From: David Gibson <david@gibson.dropbear.id.au>
To: Paul Mackerras <paulus@ozlabs.org>
Cc: kvm@vger.kernel.org, kvm-ppc@vger.kernel.org
Subject: Re: [PATCH] KVM: PPC: Book3S HV: Fix host crash on changing HPT size
Date: Fri, 21 Jul 2017 16:53:32 +1000 [thread overview]
Message-ID: <20170721065332.GC3717@umbus.fritz.box> (raw)
In-Reply-To: <20170721054413.GA19957@fergus.ozlabs.ibm.com>
[-- Attachment #1: Type: text/plain, Size: 6551 bytes --]
On Fri, Jul 21, 2017 at 03:44:13PM +1000, Paul Mackerras wrote:
> Commit f98a8bf9ee20 ("KVM: PPC: Book3S HV: Allow KVM_PPC_ALLOCATE_HTAB
> ioctl() to change HPT size", 2016-12-20) changed the behaviour of
> the KVM_PPC_ALLOCATE_HTAB ioctl so that it now allocates a new HPT
> and new revmap array if there was a previously-allocated HPT of a
> different size from the size being requested. In this case, we need
> to reset the rmap arrays of the memslots, because the rmap arrays
> will contain references to HPTEs which are no longer valid. Worse,
> these references are also references to slots in the new revmap
> array (which parallels the HPT), and the new revmap array contains
> random contents, since it doesn't get zeroed on allocation.
>
> The effect of having these stale references to slots in the revmap
> array that contain random contents is that subsequent calls to
> functions such as kvmppc_add_revmap_chain will crash because they
> will interpret the non-zero contents of the revmap array as HPTE
> indexes and thus index outside of the revmap array. This leads to
> host crashes such as the following.
>
> [ 7072.862122] Unable to handle kernel paging request for data at address 0xd000000c250c00f8
> [ 7072.862218] Faulting instruction address: 0xc0000000000e1c78
> [ 7072.862233] Oops: Kernel access of bad area, sig: 11 [#1]

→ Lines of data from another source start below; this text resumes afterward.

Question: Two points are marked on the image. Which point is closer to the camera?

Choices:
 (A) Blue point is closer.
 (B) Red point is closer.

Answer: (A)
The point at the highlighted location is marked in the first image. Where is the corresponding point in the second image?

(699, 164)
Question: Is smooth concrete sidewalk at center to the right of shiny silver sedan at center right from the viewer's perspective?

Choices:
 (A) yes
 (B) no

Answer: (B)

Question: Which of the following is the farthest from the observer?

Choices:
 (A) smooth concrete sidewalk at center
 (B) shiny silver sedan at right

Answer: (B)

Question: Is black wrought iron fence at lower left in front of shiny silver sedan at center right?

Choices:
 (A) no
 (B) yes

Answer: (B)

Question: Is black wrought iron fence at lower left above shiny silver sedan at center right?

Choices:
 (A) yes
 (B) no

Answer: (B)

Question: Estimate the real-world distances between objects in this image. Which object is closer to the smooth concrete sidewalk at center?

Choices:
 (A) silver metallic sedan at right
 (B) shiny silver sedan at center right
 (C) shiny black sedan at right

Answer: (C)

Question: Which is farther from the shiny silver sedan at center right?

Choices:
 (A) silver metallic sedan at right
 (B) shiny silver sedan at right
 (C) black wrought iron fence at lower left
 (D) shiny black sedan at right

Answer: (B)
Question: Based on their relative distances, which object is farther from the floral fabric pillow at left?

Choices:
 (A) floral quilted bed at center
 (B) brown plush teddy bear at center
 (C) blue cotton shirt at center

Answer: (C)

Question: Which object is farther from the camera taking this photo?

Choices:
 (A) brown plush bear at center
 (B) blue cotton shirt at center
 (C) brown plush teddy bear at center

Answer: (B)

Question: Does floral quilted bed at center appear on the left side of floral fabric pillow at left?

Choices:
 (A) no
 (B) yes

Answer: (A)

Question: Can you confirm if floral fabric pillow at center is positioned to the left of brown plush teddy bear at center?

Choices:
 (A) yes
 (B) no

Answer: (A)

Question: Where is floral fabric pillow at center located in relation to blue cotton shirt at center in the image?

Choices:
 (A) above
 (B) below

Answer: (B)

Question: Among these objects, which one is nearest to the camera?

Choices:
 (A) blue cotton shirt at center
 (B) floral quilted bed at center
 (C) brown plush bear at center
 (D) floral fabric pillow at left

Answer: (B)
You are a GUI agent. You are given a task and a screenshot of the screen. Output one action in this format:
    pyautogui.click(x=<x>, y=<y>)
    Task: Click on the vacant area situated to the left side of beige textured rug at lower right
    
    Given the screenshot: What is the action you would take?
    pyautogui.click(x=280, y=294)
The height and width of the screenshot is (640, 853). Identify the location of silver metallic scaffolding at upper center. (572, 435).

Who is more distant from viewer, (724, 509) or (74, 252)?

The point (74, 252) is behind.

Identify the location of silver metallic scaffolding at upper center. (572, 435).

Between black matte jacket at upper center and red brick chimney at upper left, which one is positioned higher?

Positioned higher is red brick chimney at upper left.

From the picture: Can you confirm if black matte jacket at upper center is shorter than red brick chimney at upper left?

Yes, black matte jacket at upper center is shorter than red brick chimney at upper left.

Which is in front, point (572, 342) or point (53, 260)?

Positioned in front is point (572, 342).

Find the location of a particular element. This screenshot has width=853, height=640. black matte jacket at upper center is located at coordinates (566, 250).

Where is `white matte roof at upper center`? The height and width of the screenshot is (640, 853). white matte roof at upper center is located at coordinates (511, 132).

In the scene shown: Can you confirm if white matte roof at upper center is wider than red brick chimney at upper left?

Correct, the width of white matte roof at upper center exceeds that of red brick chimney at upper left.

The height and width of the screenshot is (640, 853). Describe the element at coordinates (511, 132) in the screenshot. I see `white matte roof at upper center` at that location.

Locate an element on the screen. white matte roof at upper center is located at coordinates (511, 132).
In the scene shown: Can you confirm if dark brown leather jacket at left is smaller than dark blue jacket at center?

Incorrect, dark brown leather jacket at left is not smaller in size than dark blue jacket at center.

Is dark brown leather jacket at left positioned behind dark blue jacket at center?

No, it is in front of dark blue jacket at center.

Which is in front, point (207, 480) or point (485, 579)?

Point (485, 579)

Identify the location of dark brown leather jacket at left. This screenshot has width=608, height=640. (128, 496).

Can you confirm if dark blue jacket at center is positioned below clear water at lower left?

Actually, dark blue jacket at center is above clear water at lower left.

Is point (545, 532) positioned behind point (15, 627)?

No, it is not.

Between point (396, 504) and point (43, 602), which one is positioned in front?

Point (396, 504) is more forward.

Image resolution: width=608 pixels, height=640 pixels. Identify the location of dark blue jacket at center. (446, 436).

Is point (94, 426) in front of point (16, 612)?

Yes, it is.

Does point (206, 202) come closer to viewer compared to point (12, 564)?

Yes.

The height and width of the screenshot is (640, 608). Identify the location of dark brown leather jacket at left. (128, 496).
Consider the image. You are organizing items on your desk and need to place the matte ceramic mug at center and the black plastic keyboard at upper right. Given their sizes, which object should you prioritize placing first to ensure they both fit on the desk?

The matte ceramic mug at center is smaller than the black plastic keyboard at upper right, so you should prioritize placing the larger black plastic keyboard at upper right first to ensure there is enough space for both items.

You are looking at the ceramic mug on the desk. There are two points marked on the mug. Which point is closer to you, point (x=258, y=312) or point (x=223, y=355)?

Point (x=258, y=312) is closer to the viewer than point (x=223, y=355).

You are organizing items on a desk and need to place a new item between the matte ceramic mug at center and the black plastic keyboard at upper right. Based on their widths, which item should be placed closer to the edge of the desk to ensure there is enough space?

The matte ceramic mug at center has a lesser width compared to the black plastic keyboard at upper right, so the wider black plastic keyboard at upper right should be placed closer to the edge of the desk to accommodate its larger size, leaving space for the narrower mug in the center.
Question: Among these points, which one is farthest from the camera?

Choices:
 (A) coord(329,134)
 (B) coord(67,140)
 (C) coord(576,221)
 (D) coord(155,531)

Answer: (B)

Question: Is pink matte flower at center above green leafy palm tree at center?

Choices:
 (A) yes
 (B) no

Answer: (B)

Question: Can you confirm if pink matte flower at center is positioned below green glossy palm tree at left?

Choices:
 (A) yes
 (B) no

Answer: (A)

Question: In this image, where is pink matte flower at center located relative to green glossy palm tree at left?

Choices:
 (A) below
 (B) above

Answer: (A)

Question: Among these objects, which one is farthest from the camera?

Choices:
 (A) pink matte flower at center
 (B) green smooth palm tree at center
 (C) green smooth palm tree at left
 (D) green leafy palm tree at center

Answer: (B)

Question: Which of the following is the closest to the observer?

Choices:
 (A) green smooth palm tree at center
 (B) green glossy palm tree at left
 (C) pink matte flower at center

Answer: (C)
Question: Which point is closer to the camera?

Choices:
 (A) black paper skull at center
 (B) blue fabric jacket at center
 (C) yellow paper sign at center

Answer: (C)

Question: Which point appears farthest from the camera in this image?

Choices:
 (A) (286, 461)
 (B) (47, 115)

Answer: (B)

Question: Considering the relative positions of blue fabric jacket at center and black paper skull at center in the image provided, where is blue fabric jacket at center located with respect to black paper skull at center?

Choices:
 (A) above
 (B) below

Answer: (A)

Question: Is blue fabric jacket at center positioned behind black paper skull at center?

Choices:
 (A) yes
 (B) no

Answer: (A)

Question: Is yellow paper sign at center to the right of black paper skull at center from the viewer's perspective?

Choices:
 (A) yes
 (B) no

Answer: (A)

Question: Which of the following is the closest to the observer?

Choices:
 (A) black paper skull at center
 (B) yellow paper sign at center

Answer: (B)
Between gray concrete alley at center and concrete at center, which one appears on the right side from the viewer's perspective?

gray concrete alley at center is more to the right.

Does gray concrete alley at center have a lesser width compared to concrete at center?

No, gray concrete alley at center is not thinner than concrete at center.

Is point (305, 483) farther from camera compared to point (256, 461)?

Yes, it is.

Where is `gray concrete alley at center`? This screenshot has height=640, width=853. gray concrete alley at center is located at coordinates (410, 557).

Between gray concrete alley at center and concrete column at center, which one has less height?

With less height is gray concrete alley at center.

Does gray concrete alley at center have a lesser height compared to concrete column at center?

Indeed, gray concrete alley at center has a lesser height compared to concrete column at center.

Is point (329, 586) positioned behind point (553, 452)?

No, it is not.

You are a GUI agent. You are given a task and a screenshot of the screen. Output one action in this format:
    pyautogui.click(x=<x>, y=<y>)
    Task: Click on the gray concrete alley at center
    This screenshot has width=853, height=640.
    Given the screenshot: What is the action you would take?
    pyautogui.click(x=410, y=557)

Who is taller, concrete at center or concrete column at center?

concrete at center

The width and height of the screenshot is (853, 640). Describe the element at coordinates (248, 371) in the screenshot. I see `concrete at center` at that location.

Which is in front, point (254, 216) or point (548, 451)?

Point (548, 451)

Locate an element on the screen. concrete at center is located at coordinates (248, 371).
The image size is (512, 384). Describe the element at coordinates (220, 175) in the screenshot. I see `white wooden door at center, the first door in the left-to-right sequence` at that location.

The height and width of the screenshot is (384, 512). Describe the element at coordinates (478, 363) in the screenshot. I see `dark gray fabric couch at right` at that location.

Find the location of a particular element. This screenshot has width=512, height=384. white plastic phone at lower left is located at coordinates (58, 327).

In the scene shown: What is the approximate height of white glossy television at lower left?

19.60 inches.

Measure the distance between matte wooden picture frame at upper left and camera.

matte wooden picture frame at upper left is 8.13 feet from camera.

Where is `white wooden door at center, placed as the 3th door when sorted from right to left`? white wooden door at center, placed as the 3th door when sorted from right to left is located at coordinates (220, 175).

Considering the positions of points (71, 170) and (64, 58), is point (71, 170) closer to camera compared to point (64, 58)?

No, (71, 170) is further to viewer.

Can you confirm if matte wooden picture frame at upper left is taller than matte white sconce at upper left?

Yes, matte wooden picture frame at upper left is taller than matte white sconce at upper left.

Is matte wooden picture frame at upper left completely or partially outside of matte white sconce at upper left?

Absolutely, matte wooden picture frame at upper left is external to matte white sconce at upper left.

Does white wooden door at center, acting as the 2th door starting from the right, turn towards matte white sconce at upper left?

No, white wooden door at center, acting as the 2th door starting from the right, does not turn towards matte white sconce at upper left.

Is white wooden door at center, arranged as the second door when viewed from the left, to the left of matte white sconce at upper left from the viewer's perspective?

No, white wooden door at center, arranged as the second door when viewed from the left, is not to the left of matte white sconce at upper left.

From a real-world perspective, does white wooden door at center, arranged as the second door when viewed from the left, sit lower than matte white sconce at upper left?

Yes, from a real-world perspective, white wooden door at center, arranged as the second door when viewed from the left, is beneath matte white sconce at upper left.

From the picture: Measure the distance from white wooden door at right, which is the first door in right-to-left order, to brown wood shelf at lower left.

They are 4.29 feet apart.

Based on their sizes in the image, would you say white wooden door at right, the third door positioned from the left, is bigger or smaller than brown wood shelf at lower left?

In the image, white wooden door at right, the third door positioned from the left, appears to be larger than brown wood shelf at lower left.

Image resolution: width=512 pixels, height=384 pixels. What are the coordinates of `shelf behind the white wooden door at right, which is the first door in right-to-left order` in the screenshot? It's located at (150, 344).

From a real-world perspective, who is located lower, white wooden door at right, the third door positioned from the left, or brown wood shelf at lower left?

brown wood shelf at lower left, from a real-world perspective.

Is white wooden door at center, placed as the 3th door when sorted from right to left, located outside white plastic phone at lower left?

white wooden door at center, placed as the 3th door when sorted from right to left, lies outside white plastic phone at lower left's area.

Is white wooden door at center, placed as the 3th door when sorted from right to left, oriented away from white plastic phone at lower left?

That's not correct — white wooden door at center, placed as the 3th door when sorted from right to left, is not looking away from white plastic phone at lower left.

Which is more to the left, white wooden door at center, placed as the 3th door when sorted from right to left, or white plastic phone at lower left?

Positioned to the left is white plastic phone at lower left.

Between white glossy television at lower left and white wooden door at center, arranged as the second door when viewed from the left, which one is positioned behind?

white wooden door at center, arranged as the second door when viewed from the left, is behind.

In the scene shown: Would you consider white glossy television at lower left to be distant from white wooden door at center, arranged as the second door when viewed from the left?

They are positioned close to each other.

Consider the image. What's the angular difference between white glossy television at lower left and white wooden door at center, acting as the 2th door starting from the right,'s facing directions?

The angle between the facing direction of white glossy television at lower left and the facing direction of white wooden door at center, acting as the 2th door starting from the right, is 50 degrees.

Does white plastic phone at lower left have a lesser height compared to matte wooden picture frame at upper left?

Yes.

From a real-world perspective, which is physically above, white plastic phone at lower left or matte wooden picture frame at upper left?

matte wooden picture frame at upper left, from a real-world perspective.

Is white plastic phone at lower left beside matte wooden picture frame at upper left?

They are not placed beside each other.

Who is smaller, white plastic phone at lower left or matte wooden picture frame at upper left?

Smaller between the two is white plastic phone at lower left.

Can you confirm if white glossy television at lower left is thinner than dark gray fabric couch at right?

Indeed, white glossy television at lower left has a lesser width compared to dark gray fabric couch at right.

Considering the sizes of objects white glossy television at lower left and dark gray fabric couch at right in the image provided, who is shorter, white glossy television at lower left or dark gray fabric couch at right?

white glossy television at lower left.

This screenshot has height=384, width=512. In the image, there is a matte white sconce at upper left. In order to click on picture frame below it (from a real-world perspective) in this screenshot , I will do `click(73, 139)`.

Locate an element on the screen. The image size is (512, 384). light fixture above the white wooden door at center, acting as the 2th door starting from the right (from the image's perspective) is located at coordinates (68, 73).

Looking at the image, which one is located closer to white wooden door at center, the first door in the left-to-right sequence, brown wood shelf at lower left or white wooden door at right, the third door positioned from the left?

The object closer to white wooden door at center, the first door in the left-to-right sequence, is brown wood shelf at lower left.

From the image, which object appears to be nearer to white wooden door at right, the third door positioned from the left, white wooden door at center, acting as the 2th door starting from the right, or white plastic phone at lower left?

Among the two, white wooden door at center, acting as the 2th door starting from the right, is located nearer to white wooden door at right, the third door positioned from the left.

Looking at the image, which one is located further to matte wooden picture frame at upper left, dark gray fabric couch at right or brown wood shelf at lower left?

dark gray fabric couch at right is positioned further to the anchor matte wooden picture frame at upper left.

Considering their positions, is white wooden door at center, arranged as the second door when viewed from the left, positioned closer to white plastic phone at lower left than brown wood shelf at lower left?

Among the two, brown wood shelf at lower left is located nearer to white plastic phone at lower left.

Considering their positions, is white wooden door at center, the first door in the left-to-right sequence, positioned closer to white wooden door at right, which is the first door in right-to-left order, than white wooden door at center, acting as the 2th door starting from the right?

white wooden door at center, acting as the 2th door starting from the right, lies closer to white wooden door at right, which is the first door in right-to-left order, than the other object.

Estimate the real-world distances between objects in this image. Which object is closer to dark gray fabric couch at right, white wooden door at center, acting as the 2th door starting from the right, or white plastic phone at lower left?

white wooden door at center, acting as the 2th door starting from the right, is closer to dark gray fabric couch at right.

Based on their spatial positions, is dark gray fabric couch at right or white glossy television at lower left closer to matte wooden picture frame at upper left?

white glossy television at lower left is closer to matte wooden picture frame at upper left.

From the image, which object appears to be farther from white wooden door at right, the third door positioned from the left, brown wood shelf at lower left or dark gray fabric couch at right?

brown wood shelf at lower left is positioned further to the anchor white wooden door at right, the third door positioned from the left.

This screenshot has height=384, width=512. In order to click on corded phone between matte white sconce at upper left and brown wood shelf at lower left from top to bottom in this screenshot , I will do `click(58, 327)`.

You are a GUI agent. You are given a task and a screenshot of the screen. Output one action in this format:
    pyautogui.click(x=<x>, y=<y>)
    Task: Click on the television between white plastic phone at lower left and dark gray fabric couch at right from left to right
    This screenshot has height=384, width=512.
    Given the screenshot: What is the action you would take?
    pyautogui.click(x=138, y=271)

> [ 7072.862286] SMP NR_CPUS=1024
> [ 7072.862286] NUMA
> [ 7072.862325] PowerNV
> [ 7072.862378] Modules linked in: kvm_hv vhost_net vhost tap xt_CHECKSUM ipt_MASQUERADE nf_nat_masquerade_ipv4 ip6t_rpfilter ip6t_REJECT nf_reject_ipv6 nf_conntrack_ipv6 nf_defrag_ipv6 xt_conntrack ip_set nfnetlink ebtable_nat ebtable_broute bridge stp llc ip6table_mangle ip6table_security ip6table_raw iptable_nat nf_conntrack_ipv4 nf_defrag_ipv4 nf_nat_ipv4 nf_nat nf_conntrack iptable_mangle iptable_security iptable_raw ebtable_filter ebtables ip6table_filter ip6_tables rpcrdma ib_isert iscsi_target_mod ib_iser libiscsi scsi_transport_iscsi ib_srpt target_core_mod ib_srp scsi_transport_srp ib_ipoib rdma_ucm ib_ucm ib_uverbs ib_umad rdma_cm ib_cm iw_cm iw_cxgb3 mlx5_ib ib_core ses enclosure scsi_transport_sas ipmi_powernv ipmi_devintf ipmi_msghandler powernv_op_panel i2c_opal nfsd auth_rpcgss oid_registry
> [ 7072.863085] nfs_acl lockd grace sunrpc kvm_pr kvm xfs libcrc32c scsi_dh_alua dm_service_time radeon lpfc nvme_fc nvme_fabrics nvme_core scsi_transport_fc i2c_algo_bit tg3 drm_kms_helper ptp pps_core syscopyarea sysfillrect sysimgblt fb_sys_fops ttm drm dm_multipath i2c_core cxgb3 mlx5_core mdio [last unloaded: kvm_hv]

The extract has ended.